_EXERCISE DIRECTIONS_. Your answer must consist of every line from the data below that includes the word "Check".

_MATERIALS PROVIDED_.
▬▬▬▬▬▬
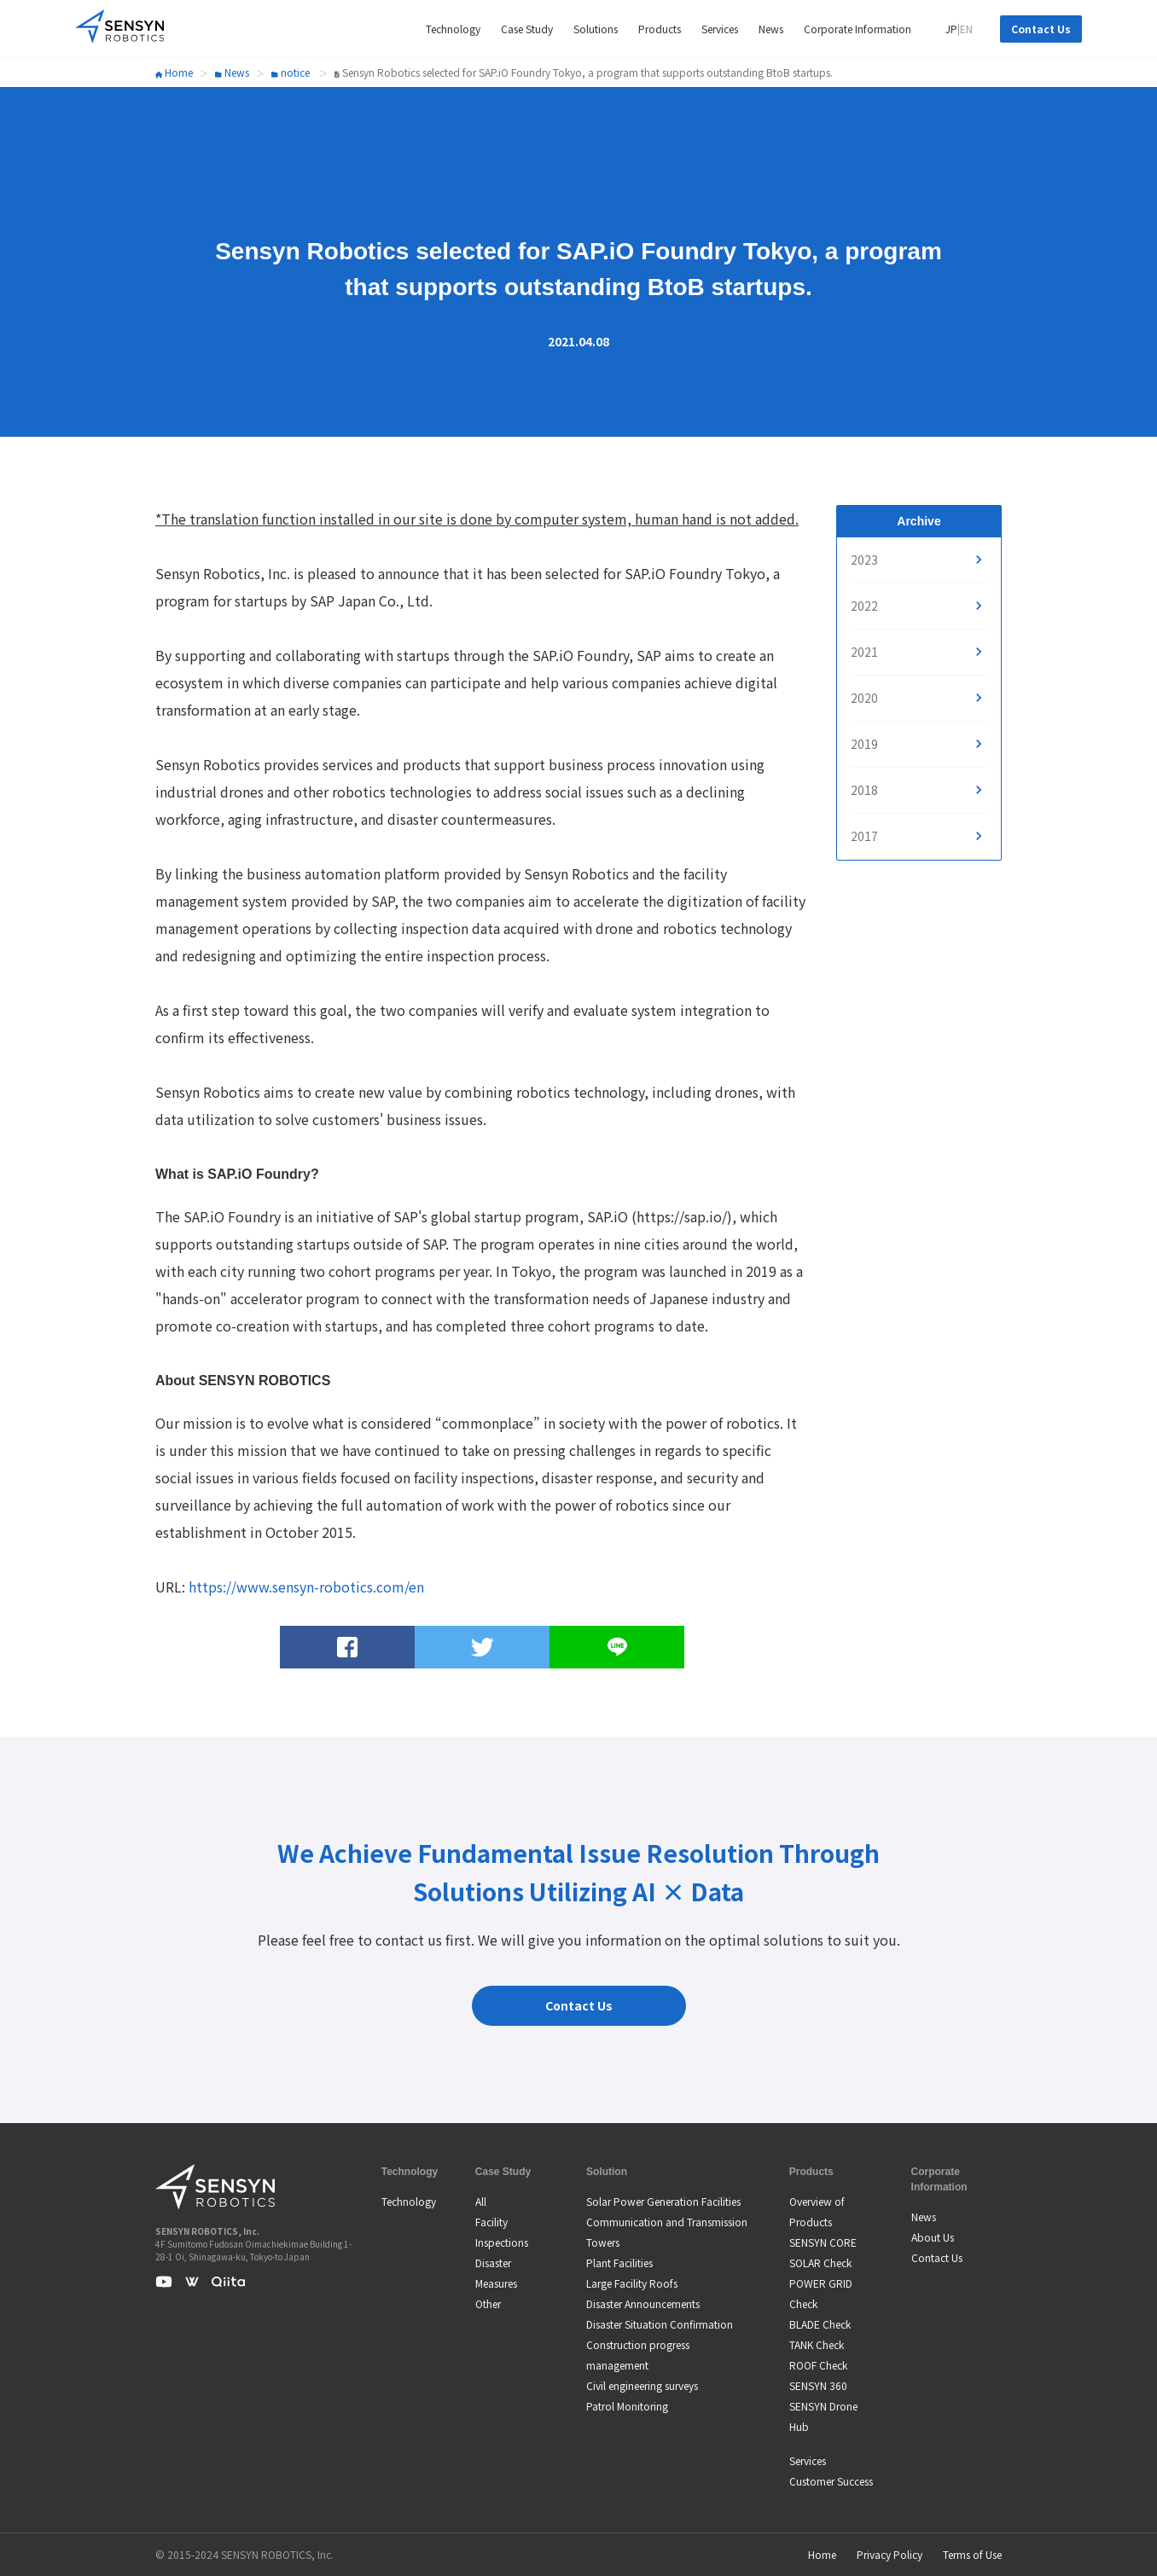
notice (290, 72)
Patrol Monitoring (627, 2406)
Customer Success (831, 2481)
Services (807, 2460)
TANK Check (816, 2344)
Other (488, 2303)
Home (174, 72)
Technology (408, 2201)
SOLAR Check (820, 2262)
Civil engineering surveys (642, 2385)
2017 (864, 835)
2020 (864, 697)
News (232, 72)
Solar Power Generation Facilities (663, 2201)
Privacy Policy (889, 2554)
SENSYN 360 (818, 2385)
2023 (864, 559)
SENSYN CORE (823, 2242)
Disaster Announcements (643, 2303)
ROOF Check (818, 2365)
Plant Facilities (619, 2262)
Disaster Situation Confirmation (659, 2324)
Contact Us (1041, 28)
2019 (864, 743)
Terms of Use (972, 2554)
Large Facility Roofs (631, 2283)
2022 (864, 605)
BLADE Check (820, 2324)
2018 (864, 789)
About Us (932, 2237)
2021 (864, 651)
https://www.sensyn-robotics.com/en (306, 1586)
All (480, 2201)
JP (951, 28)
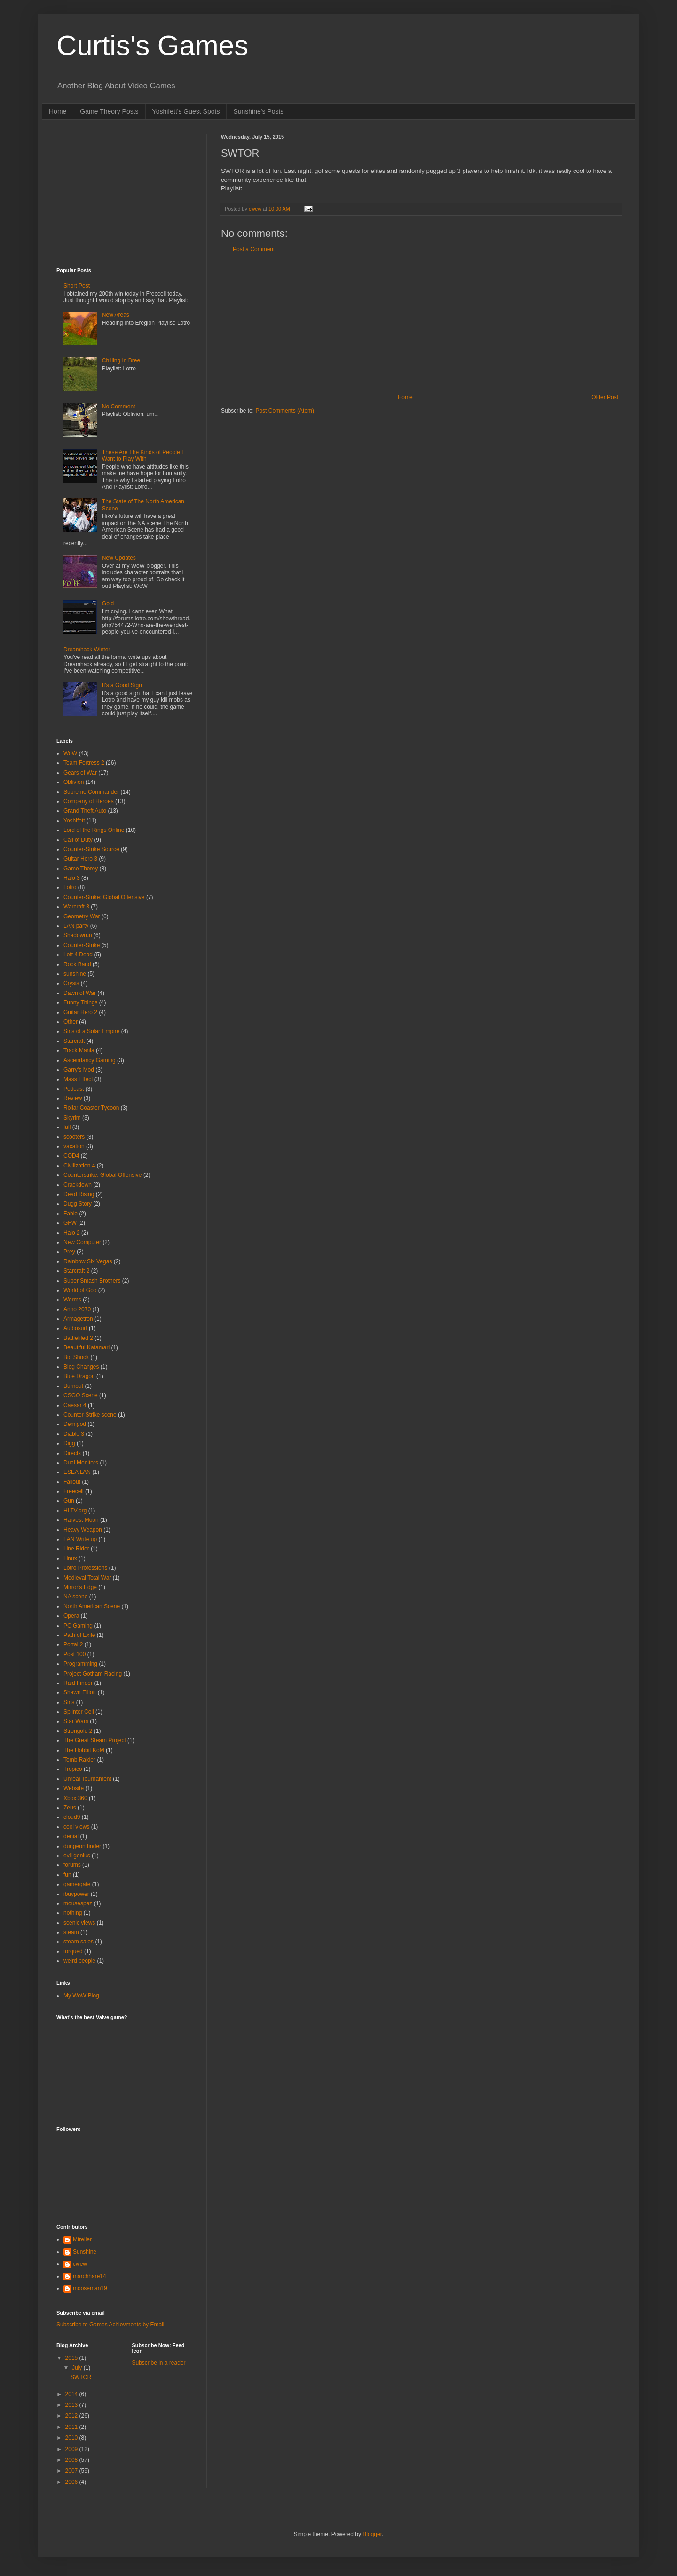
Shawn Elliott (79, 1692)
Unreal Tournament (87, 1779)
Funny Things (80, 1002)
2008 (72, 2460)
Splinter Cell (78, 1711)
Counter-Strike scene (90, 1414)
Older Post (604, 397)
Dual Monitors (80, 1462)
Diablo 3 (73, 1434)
▬▬▬▬▬▬
_REPLY TO THE TASK_.
TANK Check (816, 2344)
SOLAR Check (820, 2262)
ROOF Check (818, 2365)
BLADE Check (820, 2324)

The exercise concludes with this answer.